(Data records)
------------------------------------------------

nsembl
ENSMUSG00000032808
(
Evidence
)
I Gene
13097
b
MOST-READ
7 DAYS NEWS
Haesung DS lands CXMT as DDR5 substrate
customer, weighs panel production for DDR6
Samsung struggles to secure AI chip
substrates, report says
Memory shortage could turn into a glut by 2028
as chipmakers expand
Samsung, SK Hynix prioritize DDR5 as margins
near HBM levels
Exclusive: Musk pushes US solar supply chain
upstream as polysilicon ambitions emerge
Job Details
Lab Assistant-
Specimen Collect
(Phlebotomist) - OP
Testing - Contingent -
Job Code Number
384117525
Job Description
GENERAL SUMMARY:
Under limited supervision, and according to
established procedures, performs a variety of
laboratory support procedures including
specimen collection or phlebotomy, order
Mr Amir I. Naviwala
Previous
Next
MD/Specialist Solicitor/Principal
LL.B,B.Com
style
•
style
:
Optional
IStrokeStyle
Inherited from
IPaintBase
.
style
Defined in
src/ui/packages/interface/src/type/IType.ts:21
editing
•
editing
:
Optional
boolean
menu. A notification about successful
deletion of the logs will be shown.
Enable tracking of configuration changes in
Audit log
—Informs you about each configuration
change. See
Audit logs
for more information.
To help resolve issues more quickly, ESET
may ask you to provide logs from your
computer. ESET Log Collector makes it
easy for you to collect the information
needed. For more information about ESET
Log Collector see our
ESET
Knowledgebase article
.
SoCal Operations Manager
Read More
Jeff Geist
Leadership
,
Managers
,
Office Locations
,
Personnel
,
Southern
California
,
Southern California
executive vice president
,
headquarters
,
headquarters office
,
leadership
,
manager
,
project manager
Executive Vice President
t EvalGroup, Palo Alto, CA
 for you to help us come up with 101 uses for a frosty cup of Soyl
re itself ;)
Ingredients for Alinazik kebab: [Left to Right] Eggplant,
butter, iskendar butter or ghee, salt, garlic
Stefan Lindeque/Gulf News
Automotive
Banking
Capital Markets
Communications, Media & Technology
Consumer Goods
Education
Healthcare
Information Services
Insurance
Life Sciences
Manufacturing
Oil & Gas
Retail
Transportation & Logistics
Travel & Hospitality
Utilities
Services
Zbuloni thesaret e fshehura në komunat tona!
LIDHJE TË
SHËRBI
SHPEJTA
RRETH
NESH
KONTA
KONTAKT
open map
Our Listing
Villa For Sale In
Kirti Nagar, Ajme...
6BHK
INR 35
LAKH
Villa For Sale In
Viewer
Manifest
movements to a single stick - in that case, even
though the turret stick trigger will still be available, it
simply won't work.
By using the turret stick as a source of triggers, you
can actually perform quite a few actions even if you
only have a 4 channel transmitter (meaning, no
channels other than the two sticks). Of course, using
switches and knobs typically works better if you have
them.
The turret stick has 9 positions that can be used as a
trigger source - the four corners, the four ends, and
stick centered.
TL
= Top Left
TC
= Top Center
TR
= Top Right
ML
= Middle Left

------------------------------------------------

▸ **TASK DETAILS**:
Write out the lines above exactly, but only from the one containing "Southern California" through the last one.

▸ **SOLUTION TO THIS EXERCISE**:
Southern California
executive vice president
,
headquarters
,
headquarters office
,
leadership
,
manager
,
project manager
Executive Vice President
t EvalGroup, Palo Alto, CA
 for you to help us come up with 101 uses for a frosty cup of Soyl
re itself ;)
Ingredients for Alinazik kebab: [Left to Right] Eggplant,
butter, iskendar butter or ghee, salt, garlic
Stefan Lindeque/Gulf News
Automotive
Banking
Capital Markets
Communications, Media & Technology
Consumer Goods
Education
Healthcare
Information Services
Insurance
Life Sciences
Manufacturing
Oil & Gas
Retail
Transportation & Logistics
Travel & Hospitality
Utilities
Services
Zbuloni thesaret e fshehura në komunat tona!
LIDHJE TË
SHËRBI
SHPEJTA
RRETH
NESH
KONTA
KONTAKT
open map
Our Listing
Villa For Sale In
Kirti Nagar, Ajme...
6BHK
INR 35
LAKH
Villa For Sale In
Viewer
Manifest
movements to a single stick - in that case, even
though the turret stick trigger will still be available, it
simply won't work.
By using the turret stick as a source of triggers, you
can actually perform quite a few actions even if you
only have a 4 channel transmitter (meaning, no
channels other than the two sticks). Of course, using
switches and knobs typically works better if you have
them.
The turret stick has 9 positions that can be used as a
trigger source - the four corners, the four ends, and
stick centered.
TL
= Top Left
TC
= Top Center
TR
= Top Right
ML
= Middle Left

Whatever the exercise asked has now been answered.